Exactly as shown below, retype every line of the data.

### The data ###

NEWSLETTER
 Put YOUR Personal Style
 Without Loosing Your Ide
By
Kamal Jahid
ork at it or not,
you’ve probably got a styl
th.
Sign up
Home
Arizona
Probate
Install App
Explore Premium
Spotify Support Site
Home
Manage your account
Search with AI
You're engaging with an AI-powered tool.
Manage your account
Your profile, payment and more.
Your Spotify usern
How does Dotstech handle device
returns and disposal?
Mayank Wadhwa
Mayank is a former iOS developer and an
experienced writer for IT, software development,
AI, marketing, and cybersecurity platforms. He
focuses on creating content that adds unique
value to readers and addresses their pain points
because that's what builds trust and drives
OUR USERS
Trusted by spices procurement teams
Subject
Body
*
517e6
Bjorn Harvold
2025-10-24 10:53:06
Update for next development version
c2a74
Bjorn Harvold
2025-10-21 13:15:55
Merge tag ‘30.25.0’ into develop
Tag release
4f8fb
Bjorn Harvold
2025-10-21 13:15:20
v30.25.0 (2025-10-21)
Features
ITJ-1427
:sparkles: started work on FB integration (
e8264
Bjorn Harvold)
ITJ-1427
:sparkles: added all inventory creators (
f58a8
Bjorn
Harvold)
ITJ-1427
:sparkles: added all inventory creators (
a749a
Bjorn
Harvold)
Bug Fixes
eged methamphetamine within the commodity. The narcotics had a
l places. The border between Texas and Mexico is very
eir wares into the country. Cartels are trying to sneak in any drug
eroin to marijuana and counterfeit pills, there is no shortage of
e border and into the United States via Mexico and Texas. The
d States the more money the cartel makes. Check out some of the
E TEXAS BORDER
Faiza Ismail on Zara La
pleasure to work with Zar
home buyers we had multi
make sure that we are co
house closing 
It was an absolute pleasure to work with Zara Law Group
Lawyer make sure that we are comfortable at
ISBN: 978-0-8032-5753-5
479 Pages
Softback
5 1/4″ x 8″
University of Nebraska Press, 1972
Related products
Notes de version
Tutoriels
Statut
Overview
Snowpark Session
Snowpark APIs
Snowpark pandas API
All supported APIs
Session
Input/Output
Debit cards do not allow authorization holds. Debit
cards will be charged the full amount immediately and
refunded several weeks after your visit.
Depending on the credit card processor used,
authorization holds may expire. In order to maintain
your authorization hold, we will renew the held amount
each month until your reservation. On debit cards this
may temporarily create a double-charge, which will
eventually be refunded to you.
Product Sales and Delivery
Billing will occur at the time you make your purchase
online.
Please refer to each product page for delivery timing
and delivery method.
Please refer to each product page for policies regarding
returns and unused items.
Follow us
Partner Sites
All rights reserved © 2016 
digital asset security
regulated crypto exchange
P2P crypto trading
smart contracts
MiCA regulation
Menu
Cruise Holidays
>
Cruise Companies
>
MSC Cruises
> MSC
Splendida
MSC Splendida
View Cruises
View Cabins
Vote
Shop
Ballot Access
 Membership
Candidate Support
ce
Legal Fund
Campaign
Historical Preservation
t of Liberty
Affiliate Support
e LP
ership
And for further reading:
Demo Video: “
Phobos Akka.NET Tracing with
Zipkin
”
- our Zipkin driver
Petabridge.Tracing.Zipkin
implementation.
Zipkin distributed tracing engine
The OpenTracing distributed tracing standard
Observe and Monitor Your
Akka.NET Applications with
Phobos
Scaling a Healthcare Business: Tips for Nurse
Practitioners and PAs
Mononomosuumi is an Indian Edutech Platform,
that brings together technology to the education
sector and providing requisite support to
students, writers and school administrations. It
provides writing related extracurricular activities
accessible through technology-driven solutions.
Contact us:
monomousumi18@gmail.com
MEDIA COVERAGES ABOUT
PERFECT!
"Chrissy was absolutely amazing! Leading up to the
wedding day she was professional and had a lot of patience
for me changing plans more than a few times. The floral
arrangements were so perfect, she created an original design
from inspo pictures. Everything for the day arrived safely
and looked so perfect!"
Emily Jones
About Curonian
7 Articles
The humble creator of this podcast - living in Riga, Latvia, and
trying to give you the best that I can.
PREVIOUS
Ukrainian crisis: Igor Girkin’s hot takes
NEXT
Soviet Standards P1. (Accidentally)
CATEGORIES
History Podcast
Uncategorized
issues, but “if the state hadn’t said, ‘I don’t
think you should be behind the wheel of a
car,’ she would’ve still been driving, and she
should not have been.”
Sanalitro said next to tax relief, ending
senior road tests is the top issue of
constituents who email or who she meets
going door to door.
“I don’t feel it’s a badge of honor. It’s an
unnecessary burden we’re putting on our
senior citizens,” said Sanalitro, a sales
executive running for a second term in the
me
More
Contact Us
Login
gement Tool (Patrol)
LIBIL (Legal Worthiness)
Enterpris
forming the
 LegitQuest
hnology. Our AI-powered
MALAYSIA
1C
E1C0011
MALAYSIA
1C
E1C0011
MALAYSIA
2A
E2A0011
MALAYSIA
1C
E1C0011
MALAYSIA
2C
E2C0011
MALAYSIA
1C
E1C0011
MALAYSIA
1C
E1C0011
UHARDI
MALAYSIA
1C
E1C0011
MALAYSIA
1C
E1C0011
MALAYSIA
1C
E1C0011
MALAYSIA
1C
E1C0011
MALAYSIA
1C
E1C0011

###

Output of the task
NEWSLETTER
 Put YOUR Personal Style
 Without Loosing Your Ide
By
Kamal Jahid
ork at it or not,
you’ve probably got a styl
th.
Sign up
Home
Arizona
Probate
Install App
Explore Premium
Spotify Support Site
Home
Manage your account
Search with AI
You're engaging with an AI-powered tool.
Manage your account
Your profile, payment and more.
Your Spotify usern
How does Dotstech handle device
returns and disposal?
Mayank Wadhwa
Mayank is a former iOS developer and an
experienced writer for IT, software development,
AI, marketing, and cybersecurity platforms. He
focuses on creating content that adds unique
value to readers and addresses their pain points
because that's what builds trust and drives
OUR USERS
Trusted by spices procurement teams
Subject
Body
*
517e6
Bjorn Harvold
2025-10-24 10:53:06
Update for next development version
c2a74
Bjorn Harvold
2025-10-21 13:15:55
Merge tag ‘30.25.0’ into develop
Tag release
4f8fb
Bjorn Harvold
2025-10-21 13:15:20
v30.25.0 (2025-10-21)
Features
ITJ-1427
:sparkles: started work on FB integration (
e8264
Bjorn Harvold)
ITJ-1427
:sparkles: added all inventory creators (
f58a8
Bjorn
Harvold)
ITJ-1427
:sparkles: added all inventory creators (
a749a
Bjorn
Harvold)
Bug Fixes
eged methamphetamine within the commodity. The narcotics had a
l places. The border between Texas and Mexico is very
eir wares into the country. Cartels are trying to sneak in any drug
eroin to marijuana and counterfeit pills, there is no shortage of
e border and into the United States via Mexico and Texas. The
d States the more money the cartel makes. Check out some of the
E TEXAS BORDER
Faiza Ismail on Zara La
pleasure to work with Zar
home buyers we had multi
make sure that we are co
house closing 
It was an absolute pleasure to work with Zara Law Group
Lawyer make sure that we are comfortable at
ISBN: 978-0-8032-5753-5
479 Pages
Softback
5 1/4″ x 8″
University of Nebraska Press, 1972
Related products
Notes de version
Tutoriels
Statut
Overview
Snowpark Session
Snowpark APIs
Snowpark pandas API
All supported APIs
Session
Input/Output
Debit cards do not allow authorization holds. Debit
cards will be charged the full amount immediately and
refunded several weeks after your visit.
Depending on the credit card processor used,
authorization holds may expire. In order to maintain
your authorization hold, we will renew the held amount
each month until your reservation. On debit cards this
may temporarily create a double-charge, which will
eventually be refunded to you.
Product Sales and Delivery
Billing will occur at the time you make your purchase
online.
Please refer to each product page for delivery timing
and delivery method.
Please refer to each product page for policies regarding
returns and unused items.
Follow us
Partner Sites
All rights reserved © 2016 
digital asset security
regulated crypto exchange
P2P crypto trading
smart contracts
MiCA regulation
Menu
Cruise Holidays
>
Cruise Companies
>
MSC Cruises
> MSC
Splendida
MSC Splendida
View Cruises
View Cabins
Vote
Shop
Ballot Access
 Membership
Candidate Support
ce
Legal Fund
Campaign
Historical Preservation
t of Liberty
Affiliate Support
e LP
ership
And for further reading:
Demo Video: “
Phobos Akka.NET Tracing with
Zipkin
”
- our Zipkin driver
Petabridge.Tracing.Zipkin
implementation.
Zipkin distributed tracing engine
The OpenTracing distributed tracing standard
Observe and Monitor Your
Akka.NET Applications with
Phobos
Scaling a Healthcare Business: Tips for Nurse
Practitioners and PAs
Mononomosuumi is an Indian Edutech Platform,
that brings together technology to the education
sector and providing requisite support to
students, writers and school administrations. It
provides writing related extracurricular activities
accessible through technology-driven solutions.
Contact us:
monomousumi18@gmail.com
MEDIA COVERAGES ABOUT
PERFECT!
"Chrissy was absolutely amazing! Leading up to the
wedding day she was professional and had a lot of patience
for me changing plans more than a few times. The floral
arrangements were so perfect, she created an original design
from inspo pictures. Everything for the day arrived safely
and looked so perfect!"
Emily Jones
About Curonian
7 Articles
The humble creator of this podcast - living in Riga, Latvia, and
trying to give you the best that I can.
PREVIOUS
Ukrainian crisis: Igor Girkin’s hot takes
NEXT
Soviet Standards P1. (Accidentally)
CATEGORIES
History Podcast
Uncategorized
issues, but “if the state hadn’t said, ‘I don’t
think you should be behind the wheel of a
car,’ she would’ve still been driving, and she
should not have been.”
Sanalitro said next to tax relief, ending
senior road tests is the top issue of
constituents who email or who she meets
going door to door.
“I don’t feel it’s a badge of honor. It’s an
unnecessary burden we’re putting on our
senior citizens,” said Sanalitro, a sales
executive running for a second term in the
me
More
Contact Us
Login
gement Tool (Patrol)
LIBIL (Legal Worthiness)
Enterpris
forming the
 LegitQuest
hnology. Our AI-powered
MALAYSIA
1C
E1C0011
MALAYSIA
1C
E1C0011
MALAYSIA
2A
E2A0011
MALAYSIA
1C
E1C0011
MALAYSIA
2C
E2C0011
MALAYSIA
1C
E1C0011
MALAYSIA
1C
E1C0011
UHARDI
MALAYSIA
1C
E1C0011
MALAYSIA
1C
E1C0011
MALAYSIA
1C
E1C0011
MALAYSIA
1C
E1C0011
MALAYSIA
1C
E1C0011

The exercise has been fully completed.